Assigned task: Copy each line in the data that includes the word "LOGOUT".

Records for processing:
· · · ·

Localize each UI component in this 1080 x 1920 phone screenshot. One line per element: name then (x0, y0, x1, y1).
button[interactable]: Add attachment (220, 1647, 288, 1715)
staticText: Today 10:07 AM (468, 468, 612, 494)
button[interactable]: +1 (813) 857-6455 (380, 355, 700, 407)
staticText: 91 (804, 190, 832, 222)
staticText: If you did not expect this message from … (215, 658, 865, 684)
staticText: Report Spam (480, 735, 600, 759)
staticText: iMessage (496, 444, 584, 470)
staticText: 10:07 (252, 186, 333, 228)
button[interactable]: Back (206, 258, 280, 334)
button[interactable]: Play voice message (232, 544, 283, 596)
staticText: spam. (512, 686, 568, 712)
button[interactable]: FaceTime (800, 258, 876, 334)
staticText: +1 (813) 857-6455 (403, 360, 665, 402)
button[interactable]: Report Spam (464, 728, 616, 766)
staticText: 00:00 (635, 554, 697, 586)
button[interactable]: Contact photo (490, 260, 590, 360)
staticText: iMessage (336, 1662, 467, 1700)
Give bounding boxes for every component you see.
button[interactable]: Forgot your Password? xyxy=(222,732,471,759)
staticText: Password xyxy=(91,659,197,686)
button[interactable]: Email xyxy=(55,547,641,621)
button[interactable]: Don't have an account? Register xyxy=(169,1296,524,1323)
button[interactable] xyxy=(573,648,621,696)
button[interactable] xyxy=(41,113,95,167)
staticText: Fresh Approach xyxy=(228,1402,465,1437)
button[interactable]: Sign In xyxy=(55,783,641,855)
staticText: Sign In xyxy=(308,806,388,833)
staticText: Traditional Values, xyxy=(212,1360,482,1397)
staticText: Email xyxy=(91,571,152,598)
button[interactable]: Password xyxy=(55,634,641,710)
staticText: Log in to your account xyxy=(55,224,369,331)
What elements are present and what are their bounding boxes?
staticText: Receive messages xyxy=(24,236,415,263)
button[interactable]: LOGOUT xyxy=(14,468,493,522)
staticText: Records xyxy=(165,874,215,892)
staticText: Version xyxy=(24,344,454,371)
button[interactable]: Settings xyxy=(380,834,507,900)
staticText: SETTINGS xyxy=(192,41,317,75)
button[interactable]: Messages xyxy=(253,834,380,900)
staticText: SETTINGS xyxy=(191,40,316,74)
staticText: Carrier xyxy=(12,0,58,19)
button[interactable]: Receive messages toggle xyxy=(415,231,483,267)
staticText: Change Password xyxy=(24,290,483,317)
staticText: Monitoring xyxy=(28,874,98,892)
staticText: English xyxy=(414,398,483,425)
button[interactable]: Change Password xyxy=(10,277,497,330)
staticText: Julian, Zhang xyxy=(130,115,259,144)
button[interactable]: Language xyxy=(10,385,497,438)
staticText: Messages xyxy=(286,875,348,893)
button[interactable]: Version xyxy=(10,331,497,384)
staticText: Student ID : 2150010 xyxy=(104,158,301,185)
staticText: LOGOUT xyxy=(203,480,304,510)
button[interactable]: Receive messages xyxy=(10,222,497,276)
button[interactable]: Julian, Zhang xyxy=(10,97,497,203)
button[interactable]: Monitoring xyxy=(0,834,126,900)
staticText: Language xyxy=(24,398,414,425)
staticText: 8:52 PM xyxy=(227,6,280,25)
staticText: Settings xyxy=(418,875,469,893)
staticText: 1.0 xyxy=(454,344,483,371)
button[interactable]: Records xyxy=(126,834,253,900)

· · · ·

Written reply:
button[interactable]: LOGOUT xyxy=(14,468,493,522)
staticText: LOGOUT xyxy=(203,480,304,510)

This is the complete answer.